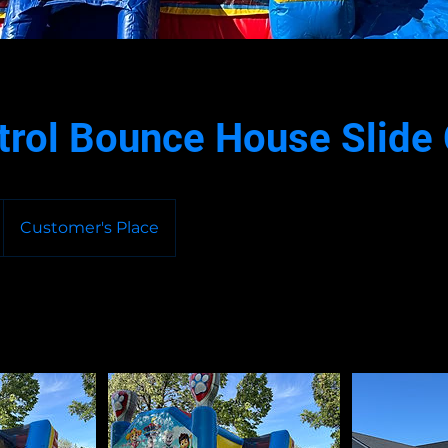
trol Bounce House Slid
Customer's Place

--

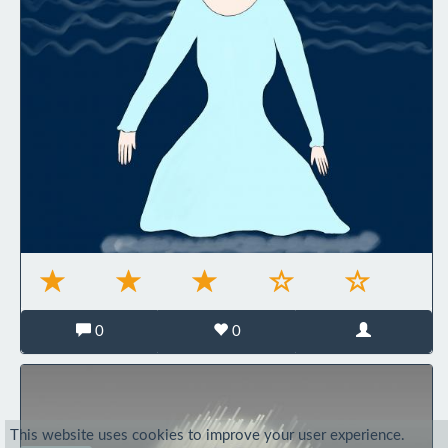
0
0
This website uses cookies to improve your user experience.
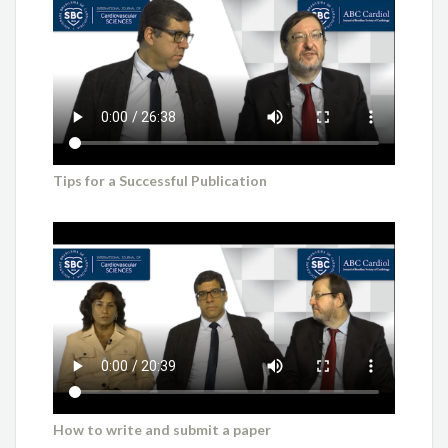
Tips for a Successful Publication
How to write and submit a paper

## Task requirements:
Return exactly the lines above from the line that has "Tips for a Successful Publication" through the line that has "How to write and submit a paper", inclusive, and nothing else.

## Exercise solution:
Tips for a Successful Publication
How to write and submit a paper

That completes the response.